Dataset entries:

§

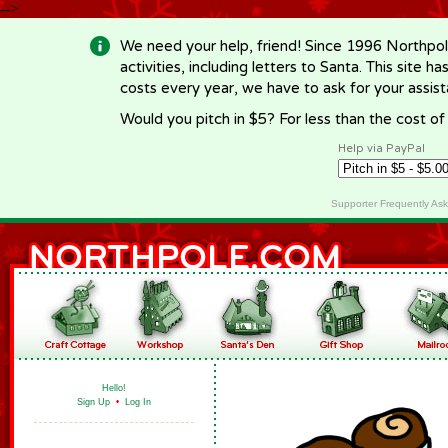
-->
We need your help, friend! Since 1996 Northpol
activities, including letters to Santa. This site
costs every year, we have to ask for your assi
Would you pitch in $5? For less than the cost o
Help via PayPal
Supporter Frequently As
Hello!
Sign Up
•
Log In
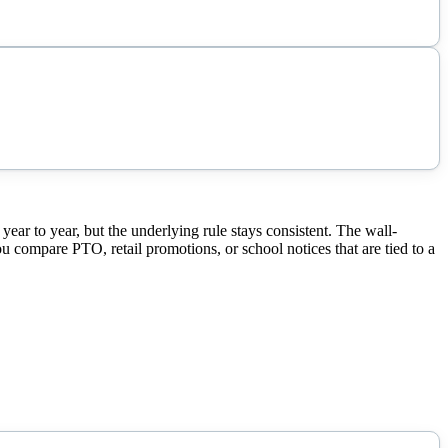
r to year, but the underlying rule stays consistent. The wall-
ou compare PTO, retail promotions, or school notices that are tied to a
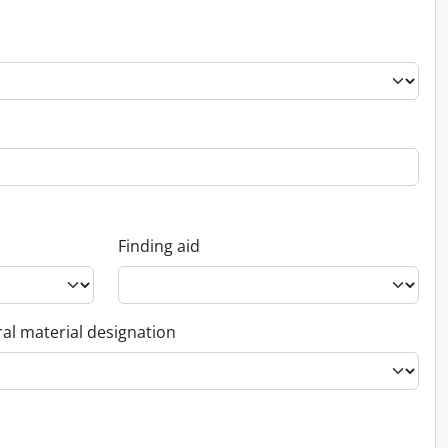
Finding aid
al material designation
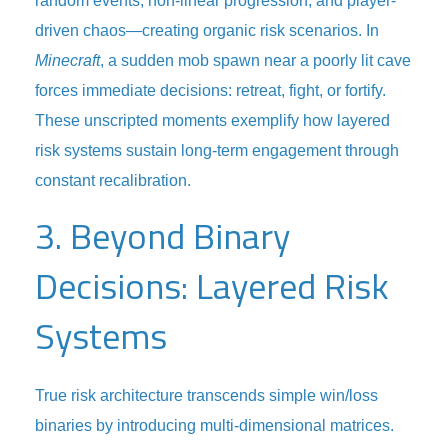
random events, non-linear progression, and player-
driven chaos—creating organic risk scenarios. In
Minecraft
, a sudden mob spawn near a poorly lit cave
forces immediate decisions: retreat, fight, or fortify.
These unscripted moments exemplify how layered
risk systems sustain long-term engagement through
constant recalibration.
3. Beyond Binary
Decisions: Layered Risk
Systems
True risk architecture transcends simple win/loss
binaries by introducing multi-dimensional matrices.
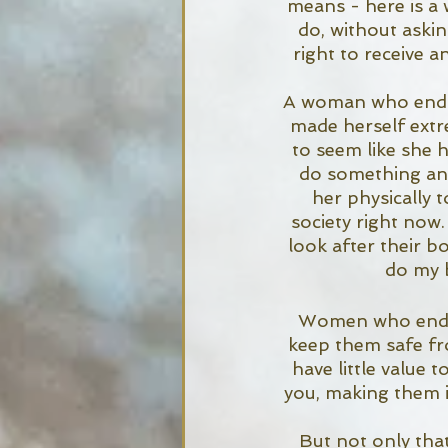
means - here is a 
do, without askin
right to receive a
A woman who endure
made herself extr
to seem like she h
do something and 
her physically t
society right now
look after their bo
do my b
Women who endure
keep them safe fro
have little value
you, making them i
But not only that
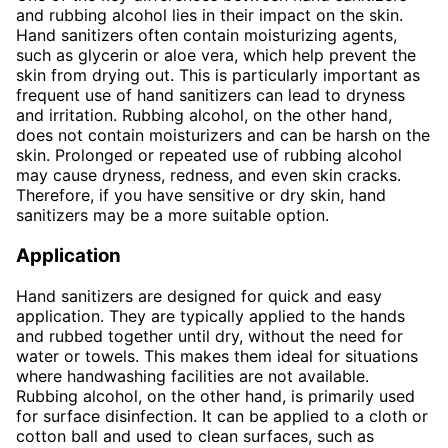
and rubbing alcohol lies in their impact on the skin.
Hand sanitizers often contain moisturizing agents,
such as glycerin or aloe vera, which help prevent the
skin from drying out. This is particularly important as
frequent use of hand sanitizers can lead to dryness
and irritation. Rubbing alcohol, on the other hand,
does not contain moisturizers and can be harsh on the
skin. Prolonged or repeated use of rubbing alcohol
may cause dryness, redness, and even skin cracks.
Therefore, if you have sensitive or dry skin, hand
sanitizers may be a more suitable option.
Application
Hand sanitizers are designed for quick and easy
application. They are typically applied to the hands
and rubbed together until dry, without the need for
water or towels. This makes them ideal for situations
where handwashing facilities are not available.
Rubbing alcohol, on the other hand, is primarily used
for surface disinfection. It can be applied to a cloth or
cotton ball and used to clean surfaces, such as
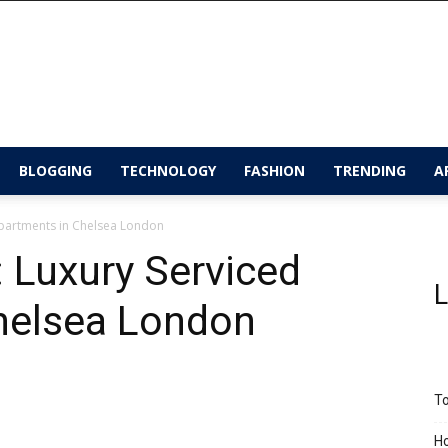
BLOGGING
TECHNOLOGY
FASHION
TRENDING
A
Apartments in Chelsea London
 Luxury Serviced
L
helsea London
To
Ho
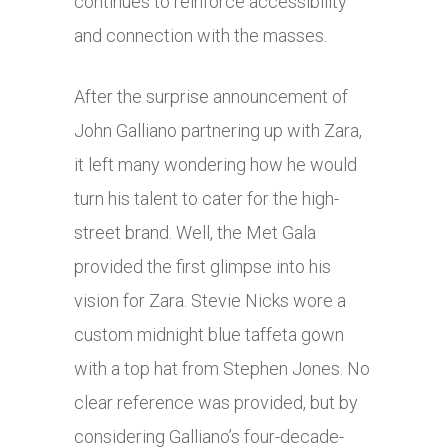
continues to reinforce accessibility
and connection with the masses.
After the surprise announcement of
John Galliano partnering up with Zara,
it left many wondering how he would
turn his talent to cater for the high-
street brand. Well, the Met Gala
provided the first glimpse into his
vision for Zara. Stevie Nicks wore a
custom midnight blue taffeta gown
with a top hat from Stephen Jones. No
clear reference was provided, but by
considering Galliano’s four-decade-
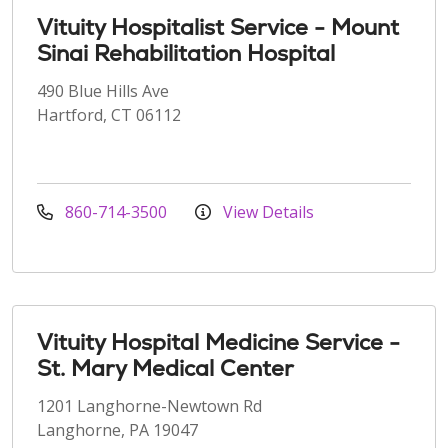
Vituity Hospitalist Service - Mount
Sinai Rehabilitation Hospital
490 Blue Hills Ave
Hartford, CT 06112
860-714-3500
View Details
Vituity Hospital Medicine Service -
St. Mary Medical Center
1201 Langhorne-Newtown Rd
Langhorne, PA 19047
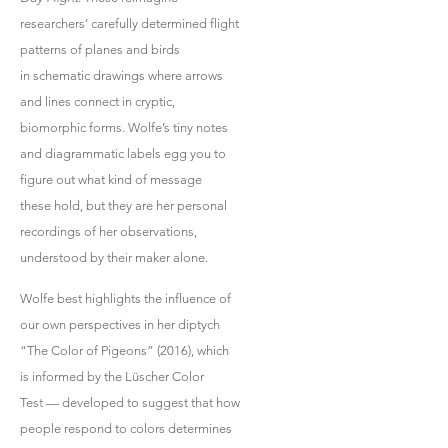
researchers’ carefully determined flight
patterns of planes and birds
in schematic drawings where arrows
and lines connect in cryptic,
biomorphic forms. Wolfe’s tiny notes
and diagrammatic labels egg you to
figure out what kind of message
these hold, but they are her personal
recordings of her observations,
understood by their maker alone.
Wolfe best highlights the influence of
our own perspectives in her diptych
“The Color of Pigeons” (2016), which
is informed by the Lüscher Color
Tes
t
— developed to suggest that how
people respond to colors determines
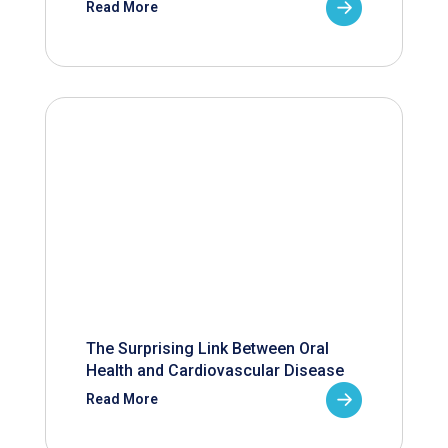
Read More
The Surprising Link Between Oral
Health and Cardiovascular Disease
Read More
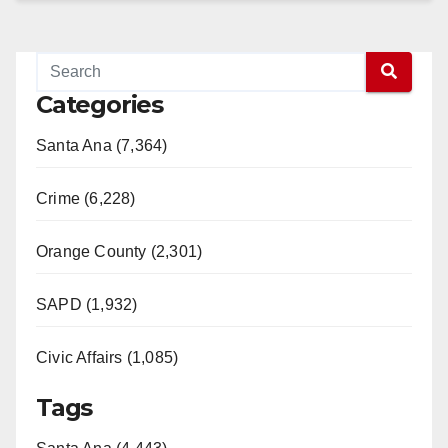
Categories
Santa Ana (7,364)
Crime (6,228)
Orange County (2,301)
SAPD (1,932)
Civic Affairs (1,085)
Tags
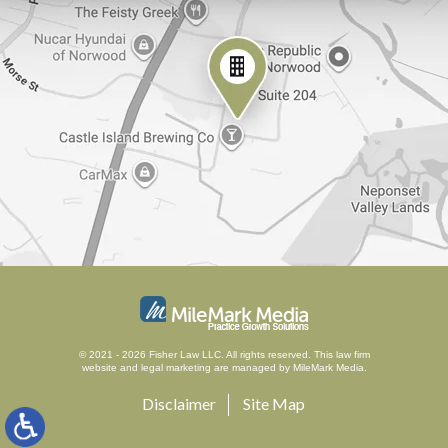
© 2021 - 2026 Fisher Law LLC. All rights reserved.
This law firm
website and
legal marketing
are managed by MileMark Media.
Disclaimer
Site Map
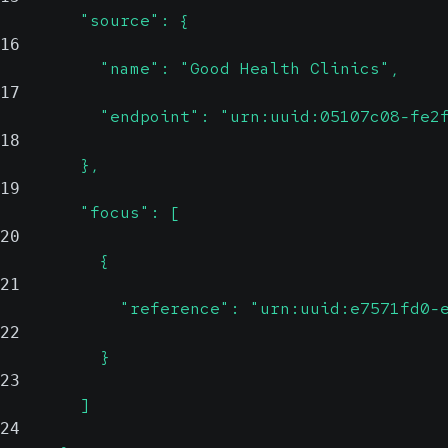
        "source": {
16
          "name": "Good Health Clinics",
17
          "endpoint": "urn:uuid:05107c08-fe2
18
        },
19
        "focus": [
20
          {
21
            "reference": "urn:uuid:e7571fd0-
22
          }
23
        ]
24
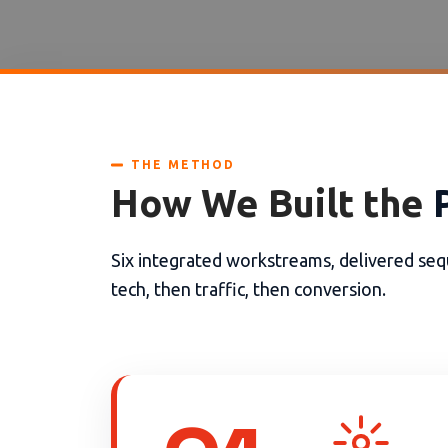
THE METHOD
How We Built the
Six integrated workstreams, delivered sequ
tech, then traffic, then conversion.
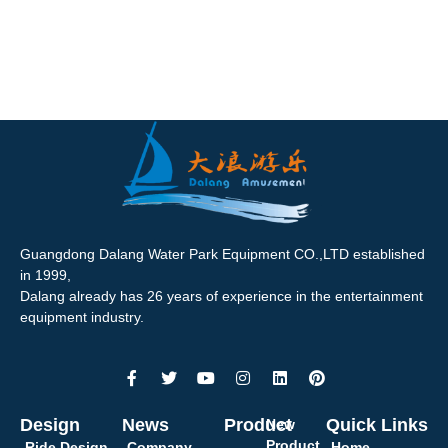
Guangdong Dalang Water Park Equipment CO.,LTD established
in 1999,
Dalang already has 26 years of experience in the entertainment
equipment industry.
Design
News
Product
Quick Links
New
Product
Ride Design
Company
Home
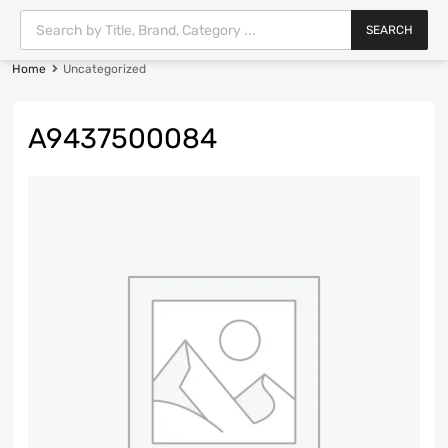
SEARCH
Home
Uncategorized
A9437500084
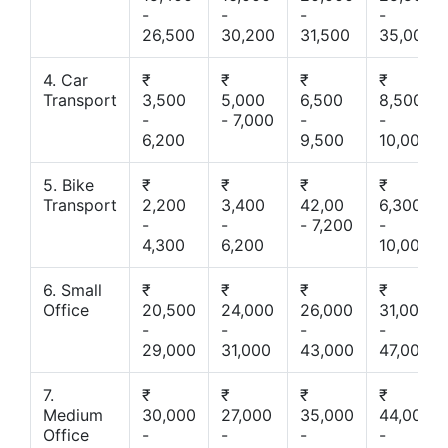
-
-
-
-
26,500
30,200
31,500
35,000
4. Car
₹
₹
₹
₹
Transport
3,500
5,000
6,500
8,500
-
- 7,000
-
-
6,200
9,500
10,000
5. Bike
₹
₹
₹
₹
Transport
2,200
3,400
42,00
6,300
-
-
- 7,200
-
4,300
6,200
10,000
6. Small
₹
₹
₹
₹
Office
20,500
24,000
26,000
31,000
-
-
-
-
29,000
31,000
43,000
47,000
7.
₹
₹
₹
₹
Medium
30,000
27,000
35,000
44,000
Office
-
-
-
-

§

• WHAT YOU WILL DO
Please reproduce the records above exactly, omitting every picture.

• TASK ANSWER
-->
We need your help, friend! Since 1996 Northpol
activities, including letters to Santa. This site
costs every year, we have to ask for your assi
Would you pitch in $5? For less than the cost o
Help via PayPal
Supporter Frequently As
Hello!
Sign Up
•
Log In
r to year, but the underlying rule stays consistent. The wall-
ou compare PTO, retail promotions, or school notices that are tied to a
Finding aid
al material designation
random events, non-linear progression, and player-
driven chaos—creating organic risk scenarios. In
Minecraft
, a sudden mob spawn near a poorly lit cave
forces immediate decisions: retreat, fight, or fortify.
These unscripted moments exemplify how layered
risk systems sustain long-term engagement through
constant recalibration.
3. Beyond Binary
Decisions: Layered Risk
Systems
True risk architecture transcends simple win/loss
binaries by introducing multi-dimensional matrices.
means - here is a 
do, without askin
right to receive a
A woman who endure
made herself extr
to seem like she h
do something and 
her physically t
society right now
look after their bo
do my b
Women who endure
keep them safe fro
have little value
you, making them i
But not only that
and rubbing alcohol lies in their impact on the skin.
Hand sanitizers often contain moisturizing agents,
such as glycerin or aloe vera, which help prevent the
skin from drying out. This is particularly important as
frequent use of hand sanitizers can lead to dryness
and irritation. Rubbing alcohol, on the other hand,
does not contain moisturizers and can be harsh on the
skin. Prolonged or repeated use of rubbing alcohol
may cause dryness, redness, and even skin cracks.
Therefore, if you have sensitive or dry skin, hand
sanitizers may be a more suitable option.
Application
Hand sanitizers are designed for quick and easy
application. They are typically applied to the hands
and rubbed together until dry, without the need for
water or towels. This makes them ideal for situations
where handwashing facilities are not available.
Rubbing alcohol, on the other hand, is primarily used
for surface disinfection. It can be applied to a cloth or
cotton ball and used to clean surfaces, such as
BLOGGING
TECHNOLOGY
FASHION
TRENDING
A
Apartments in Chelsea London
 Luxury Serviced
L
helsea London
To
Ho
continues to reinforce accessibility
and connection with the masses.
After the surprise announcement of
John Galliano partnering up with Zara,
it left many wondering how he would
turn his talent to cater for the high-
street brand. Well, the Met Gala
provided the first glimpse into his
vision for Zara. Stevie Nicks wore a
custom midnight blue taffeta gown
with a top hat from Stephen Jones. No
clear reference was provided, but by
considering Galliano’s four-decade-
Vituity Hospitalist Service - Mount
Sinai Rehabilitation Hospital
490 Blue Hills Ave
Hartford, CT 06112
860-714-3500
View Details
Vituity Hospital Medicine Service -
St. Mary Medical Center
1201 Langhorne-Newtown Rd
Langhorne, PA 19047
researchers’ carefully determined flight
patterns of planes and birds
in schematic drawings where arrows
and lines connect in cryptic,
biomorphic forms. Wolfe’s tiny notes
and diagrammatic labels egg you to
figure out what kind of message
these hold, but they are her personal
recordings of her observations,
understood by their maker alone.
Wolfe best highlights the influence of
our own perspectives in her diptych
“The Color of Pigeons” (2016), which
is informed by the Lüscher Color
Tes
t
— developed to suggest that how
people respond to colors determines
Read More
The Surprising Link Between Oral
Health and Cardiovascular Disease
Read More
Categories
Santa Ana (7,364)
Crime (6,228)
Orange County (2,301)
SAPD (1,932)
Civic Affairs (1,085)
Tags
© 2021 - 2026 Fisher Law LLC. All rights reserved.
This law firm
website and
legal marketing
are managed by MileMark Media.
Disclaimer
Site Map
        "source": {
16
          "name": "Good Health Clinics",
17
          "endpoint": "urn:uuid:05107c08-fe2
18
        },
19
        "focus": [
20
          {
21
            "reference": "urn:uuid:e7571fd0-
22
          }
23
        ]
24
THE METHOD
How We Built the
Six integrated workstreams, delivered sequ
tech, then traffic, then conversion.
Guangdong Dalang Water Park Equipment CO.,LTD established
in 1999,
Dalang already has 26 years of experience in the entertainment
equipment industry.
Design
News
Product
Quick Links
New
Product
Ride Design
Company
Home
SEARCH
Home
Uncategorized
A9437500084
-
-
-
-
26,500
30,200
31,500
35,000
4. Car
₹
₹
₹
₹
Transport
3,500
5,000
6,500
8,500
-
- 7,000
-
-
6,200
9,500
10,000
5. Bike
₹
₹
₹
₹
Transport
2,200
3,400
42,00
6,300
-
-
- 7,200
-
4,300
6,200
10,000
6. Small
₹
₹
₹
₹
Office
20,500
24,000
26,000
31,000
-
-
-
-
29,000
31,000
43,000
47,000
7.
₹
₹
₹
₹
Medium
30,000
27,000
35,000
44,000
Office
-
-
-
-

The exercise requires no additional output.